Does Storing Solar Electric Power as Hot Water Make Sense?


Dylan Pankow/CC BY-NC 2.0

Back in 2009, Lloyd argued that solar hot water should be much more of a priority than solar electric (PV). The reason for that was pretty simple—the sun is really good at heating liquids, whereas using electric power to do the same job is not a particularly efficient transaction.

So I am a little up in the air about a new product launched in the UK called Engensa Solar24 which claims to help owners of solar electric arrays to maximize their returns by converting excess electricity into hot water:

Engensa’s first smart home energy product, Solar24 automatically diverts excess electricity produced by solar panels to a customer’s hot water tank rather than exporting it to the grid. Typically, around 50% of home solar electricity is used on site, whilst the rest is exported back to the grid. Now, with Solar24, homeowners can use every hour of solar electricity they generate, saving money on heating as well as electricity bills, and so boost the financial returns of a solar system by up to an additional 10%.

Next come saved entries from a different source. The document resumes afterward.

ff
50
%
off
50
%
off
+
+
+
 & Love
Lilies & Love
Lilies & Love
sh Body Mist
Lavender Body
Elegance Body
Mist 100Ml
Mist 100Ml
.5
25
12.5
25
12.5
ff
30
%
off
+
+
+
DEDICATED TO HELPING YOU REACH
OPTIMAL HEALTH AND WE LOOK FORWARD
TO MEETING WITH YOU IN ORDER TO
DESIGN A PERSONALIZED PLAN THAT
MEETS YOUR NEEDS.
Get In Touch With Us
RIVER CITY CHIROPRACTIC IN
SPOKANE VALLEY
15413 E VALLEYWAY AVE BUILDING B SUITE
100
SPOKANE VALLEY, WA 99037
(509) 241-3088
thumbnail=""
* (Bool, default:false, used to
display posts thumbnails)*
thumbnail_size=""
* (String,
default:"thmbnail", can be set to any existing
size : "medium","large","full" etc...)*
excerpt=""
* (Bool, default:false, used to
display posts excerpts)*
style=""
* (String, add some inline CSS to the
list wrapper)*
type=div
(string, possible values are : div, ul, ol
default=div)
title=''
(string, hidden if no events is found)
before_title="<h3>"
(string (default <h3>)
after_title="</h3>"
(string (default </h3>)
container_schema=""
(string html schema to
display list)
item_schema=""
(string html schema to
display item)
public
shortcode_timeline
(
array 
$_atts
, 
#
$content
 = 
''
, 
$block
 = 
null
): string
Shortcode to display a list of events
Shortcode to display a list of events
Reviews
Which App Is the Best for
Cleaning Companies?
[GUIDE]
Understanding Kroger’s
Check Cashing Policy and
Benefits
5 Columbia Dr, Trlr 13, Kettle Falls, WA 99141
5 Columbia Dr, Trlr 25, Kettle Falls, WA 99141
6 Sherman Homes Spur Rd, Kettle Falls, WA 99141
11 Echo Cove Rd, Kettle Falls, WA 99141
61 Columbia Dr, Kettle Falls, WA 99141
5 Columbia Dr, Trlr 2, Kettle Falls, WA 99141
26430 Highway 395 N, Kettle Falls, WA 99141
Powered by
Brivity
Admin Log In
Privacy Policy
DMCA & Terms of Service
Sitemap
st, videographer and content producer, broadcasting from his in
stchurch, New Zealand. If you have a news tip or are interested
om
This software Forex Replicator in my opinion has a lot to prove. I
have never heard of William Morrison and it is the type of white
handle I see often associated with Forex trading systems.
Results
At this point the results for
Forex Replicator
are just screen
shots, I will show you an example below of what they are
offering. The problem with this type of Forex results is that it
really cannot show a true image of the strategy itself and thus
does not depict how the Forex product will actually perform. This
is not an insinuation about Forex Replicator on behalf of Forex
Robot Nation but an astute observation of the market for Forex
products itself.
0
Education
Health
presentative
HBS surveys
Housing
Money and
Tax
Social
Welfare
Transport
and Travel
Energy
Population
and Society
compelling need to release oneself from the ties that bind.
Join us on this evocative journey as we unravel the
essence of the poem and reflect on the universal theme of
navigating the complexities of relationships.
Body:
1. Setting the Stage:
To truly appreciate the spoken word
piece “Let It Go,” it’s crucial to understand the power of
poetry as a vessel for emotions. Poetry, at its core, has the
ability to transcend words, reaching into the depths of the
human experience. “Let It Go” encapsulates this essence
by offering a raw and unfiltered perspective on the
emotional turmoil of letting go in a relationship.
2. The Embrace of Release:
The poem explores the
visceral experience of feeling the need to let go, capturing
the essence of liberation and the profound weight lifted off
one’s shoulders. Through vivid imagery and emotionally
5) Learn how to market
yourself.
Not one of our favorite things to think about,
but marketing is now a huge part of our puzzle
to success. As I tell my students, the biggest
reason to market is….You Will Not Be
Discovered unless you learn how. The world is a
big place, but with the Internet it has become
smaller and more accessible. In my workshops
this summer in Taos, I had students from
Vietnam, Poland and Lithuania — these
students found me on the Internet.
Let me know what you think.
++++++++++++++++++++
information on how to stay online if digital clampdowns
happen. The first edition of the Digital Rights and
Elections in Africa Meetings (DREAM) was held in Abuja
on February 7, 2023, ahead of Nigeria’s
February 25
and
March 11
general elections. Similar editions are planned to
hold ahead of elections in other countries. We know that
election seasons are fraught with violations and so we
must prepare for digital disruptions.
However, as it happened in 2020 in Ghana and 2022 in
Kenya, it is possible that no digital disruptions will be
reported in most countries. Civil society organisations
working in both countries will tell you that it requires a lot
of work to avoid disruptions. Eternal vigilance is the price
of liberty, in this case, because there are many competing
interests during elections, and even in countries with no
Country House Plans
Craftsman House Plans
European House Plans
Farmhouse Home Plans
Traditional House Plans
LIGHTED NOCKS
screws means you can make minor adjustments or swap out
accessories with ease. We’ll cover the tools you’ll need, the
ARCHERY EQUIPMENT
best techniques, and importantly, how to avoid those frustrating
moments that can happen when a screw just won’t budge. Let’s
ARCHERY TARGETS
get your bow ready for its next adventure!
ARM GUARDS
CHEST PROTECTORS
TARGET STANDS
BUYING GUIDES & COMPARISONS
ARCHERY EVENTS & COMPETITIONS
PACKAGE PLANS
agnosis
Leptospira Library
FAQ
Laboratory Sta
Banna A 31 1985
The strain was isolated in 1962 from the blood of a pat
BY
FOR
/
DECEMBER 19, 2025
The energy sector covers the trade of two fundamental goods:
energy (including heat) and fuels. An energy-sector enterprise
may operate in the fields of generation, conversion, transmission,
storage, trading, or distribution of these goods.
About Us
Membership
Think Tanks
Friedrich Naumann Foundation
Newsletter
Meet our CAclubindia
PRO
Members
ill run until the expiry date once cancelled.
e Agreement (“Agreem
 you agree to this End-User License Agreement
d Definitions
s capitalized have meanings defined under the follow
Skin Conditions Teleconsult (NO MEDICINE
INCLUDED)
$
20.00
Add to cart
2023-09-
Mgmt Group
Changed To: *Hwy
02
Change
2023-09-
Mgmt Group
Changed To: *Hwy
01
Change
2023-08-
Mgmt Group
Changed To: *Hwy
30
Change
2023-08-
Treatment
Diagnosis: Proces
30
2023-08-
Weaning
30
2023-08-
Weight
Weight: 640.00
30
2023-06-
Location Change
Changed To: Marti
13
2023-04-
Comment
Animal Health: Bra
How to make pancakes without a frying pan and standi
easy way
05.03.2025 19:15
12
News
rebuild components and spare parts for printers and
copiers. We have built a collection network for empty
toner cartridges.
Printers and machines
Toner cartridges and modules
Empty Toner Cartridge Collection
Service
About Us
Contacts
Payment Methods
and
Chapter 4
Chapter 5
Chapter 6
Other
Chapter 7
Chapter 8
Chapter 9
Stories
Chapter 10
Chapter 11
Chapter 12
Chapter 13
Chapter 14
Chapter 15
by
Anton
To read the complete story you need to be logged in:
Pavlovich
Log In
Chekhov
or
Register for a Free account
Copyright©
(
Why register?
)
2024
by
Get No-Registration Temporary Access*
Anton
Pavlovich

Now you’d think that anything that helps solar array owners make more money would be a good thing when it comes to clean energy, and in some ways it is. But from a big picture perspective, all the talk in the environmental movement about going off-grid has been over-hyped. The grid is an efficient way to distribute energy from where it is produced to where it is needed, without storage and the inevitable losses that this storage entails. And as smart grid technology gets more commonplace, that capacity should only improve.

This may be one of those cases where government subsidies create perverse incentives. If my understanding of UK feed-in tariffs are correct, homeowners get paid for all the electricity they produce—whether they use it or not. As such, there is little financial incentive to feed back into the grid, and so storing some energy, however little, is more economically viable than sharing it with your neighbor.